§ **Available records**
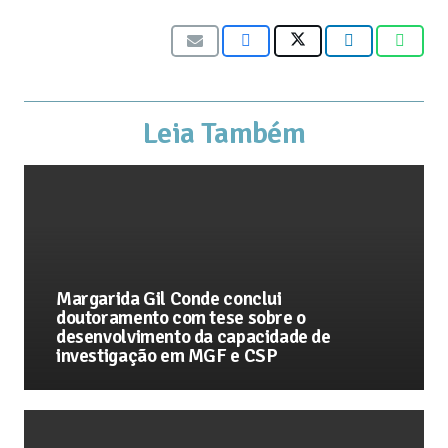
Leia Também
Margarida Gil Conde conclui
doutoramento com tese sobre o
desenvolvimento da capacidade de
investigação em MGF e CSP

§ **Work item**
Copy out nothing but text: transcribe the listing exactly and skip each picture.

§ **Result for this exercise**
Leia Também
Margarida Gil Conde conclui
doutoramento com tese sobre o
desenvolvimento da capacidade de
investigação em MGF e CSP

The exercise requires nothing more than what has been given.